# [Records from a dataset]
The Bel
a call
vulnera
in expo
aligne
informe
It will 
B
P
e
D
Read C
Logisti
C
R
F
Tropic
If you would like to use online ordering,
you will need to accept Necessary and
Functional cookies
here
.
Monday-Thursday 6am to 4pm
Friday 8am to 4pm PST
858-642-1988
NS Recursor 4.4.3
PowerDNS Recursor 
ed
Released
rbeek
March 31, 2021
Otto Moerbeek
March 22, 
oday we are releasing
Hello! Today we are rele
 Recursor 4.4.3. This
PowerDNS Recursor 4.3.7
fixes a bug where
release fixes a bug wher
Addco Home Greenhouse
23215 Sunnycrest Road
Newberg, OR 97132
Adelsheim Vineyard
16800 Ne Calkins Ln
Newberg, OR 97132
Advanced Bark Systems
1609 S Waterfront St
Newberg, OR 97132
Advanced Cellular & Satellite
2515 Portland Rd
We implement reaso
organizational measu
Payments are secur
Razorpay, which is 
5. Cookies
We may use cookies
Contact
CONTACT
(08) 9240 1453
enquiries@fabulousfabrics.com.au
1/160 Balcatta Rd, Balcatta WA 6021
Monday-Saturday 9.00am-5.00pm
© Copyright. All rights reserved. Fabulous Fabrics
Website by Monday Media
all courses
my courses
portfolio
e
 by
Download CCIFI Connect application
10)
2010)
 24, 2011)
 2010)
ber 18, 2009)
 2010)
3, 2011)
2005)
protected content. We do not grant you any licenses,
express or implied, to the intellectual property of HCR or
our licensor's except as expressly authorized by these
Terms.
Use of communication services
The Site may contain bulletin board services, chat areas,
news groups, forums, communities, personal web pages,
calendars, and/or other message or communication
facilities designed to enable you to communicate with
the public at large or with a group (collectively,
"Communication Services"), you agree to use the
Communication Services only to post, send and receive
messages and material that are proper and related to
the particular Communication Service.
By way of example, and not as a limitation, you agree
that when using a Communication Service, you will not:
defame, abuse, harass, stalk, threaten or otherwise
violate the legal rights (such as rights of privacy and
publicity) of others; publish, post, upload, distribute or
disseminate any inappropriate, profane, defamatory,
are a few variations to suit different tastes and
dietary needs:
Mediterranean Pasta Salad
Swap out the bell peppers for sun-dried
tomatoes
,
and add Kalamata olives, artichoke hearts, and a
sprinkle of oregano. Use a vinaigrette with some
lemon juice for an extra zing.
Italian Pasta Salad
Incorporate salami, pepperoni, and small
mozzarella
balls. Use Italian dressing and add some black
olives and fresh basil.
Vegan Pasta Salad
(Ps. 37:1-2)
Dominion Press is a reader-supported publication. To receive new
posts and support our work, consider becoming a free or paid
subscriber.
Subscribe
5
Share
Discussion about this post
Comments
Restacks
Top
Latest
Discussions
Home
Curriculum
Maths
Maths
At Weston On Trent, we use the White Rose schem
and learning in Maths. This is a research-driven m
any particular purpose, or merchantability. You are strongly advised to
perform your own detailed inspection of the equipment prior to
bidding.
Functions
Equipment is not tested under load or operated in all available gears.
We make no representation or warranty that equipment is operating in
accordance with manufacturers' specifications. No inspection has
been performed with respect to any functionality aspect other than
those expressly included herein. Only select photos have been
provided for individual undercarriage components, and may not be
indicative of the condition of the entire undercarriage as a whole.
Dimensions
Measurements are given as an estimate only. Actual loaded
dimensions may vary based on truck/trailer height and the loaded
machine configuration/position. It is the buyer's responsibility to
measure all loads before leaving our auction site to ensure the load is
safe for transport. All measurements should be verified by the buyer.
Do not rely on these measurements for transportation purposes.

# [Description of the task]
The answer should reproduce each entry above in full.

# [Exercise solution]
The Bel
a call
vulnera
in expo
aligne
informe
It will 
B
P
e
D
Read C
Logisti
C
R
F
Tropic
If you would like to use online ordering,
you will need to accept Necessary and
Functional cookies
here
.
Monday-Thursday 6am to 4pm
Friday 8am to 4pm PST
858-642-1988
NS Recursor 4.4.3
PowerDNS Recursor 
ed
Released
rbeek
March 31, 2021
Otto Moerbeek
March 22, 
oday we are releasing
Hello! Today we are rele
 Recursor 4.4.3. This
PowerDNS Recursor 4.3.7
fixes a bug where
release fixes a bug wher
Addco Home Greenhouse
23215 Sunnycrest Road
Newberg, OR 97132
Adelsheim Vineyard
16800 Ne Calkins Ln
Newberg, OR 97132
Advanced Bark Systems
1609 S Waterfront St
Newberg, OR 97132
Advanced Cellular & Satellite
2515 Portland Rd
We implement reaso
organizational measu
Payments are secur
Razorpay, which is 
5. Cookies
We may use cookies
Contact
CONTACT
(08) 9240 1453
enquiries@fabulousfabrics.com.au
1/160 Balcatta Rd, Balcatta WA 6021
Monday-Saturday 9.00am-5.00pm
© Copyright. All rights reserved. Fabulous Fabrics
Website by Monday Media
all courses
my courses
portfolio
e
 by
Download CCIFI Connect application
10)
2010)
 24, 2011)
 2010)
ber 18, 2009)
 2010)
3, 2011)
2005)
protected content. We do not grant you any licenses,
express or implied, to the intellectual property of HCR or
our licensor's except as expressly authorized by these
Terms.
Use of communication services
The Site may contain bulletin board services, chat areas,
news groups, forums, communities, personal web pages,
calendars, and/or other message or communication
facilities designed to enable you to communicate with
the public at large or with a group (collectively,
"Communication Services"), you agree to use the
Communication Services only to post, send and receive
messages and material that are proper and related to
the particular Communication Service.
By way of example, and not as a limitation, you agree
that when using a Communication Service, you will not:
defame, abuse, harass, stalk, threaten or otherwise
violate the legal rights (such as rights of privacy and
publicity) of others; publish, post, upload, distribute or
disseminate any inappropriate, profane, defamatory,
are a few variations to suit different tastes and
dietary needs:
Mediterranean Pasta Salad
Swap out the bell peppers for sun-dried
tomatoes
,
and add Kalamata olives, artichoke hearts, and a
sprinkle of oregano. Use a vinaigrette with some
lemon juice for an extra zing.
Italian Pasta Salad
Incorporate salami, pepperoni, and small
mozzarella
balls. Use Italian dressing and add some black
olives and fresh basil.
Vegan Pasta Salad
(Ps. 37:1-2)
Dominion Press is a reader-supported publication. To receive new
posts and support our work, consider becoming a free or paid
subscriber.
Subscribe
5
Share
Discussion about this post
Comments
Restacks
Top
Latest
Discussions
Home
Curriculum
Maths
Maths
At Weston On Trent, we use the White Rose schem
and learning in Maths. This is a research-driven m
any particular purpose, or merchantability. You are strongly advised to
perform your own detailed inspection of the equipment prior to
bidding.
Functions
Equipment is not tested under load or operated in all available gears.
We make no representation or warranty that equipment is operating in
accordance with manufacturers' specifications. No inspection has
been performed with respect to any functionality aspect other than
those expressly included herein. Only select photos have been
provided for individual undercarriage components, and may not be
indicative of the condition of the entire undercarriage as a whole.
Dimensions
Measurements are given as an estimate only. Actual loaded
dimensions may vary based on truck/trailer height and the loaded
machine configuration/position. It is the buyer's responsibility to
measure all loads before leaving our auction site to ensure the load is
safe for transport. All measurements should be verified by the buyer.
Do not rely on these measurements for transportation purposes.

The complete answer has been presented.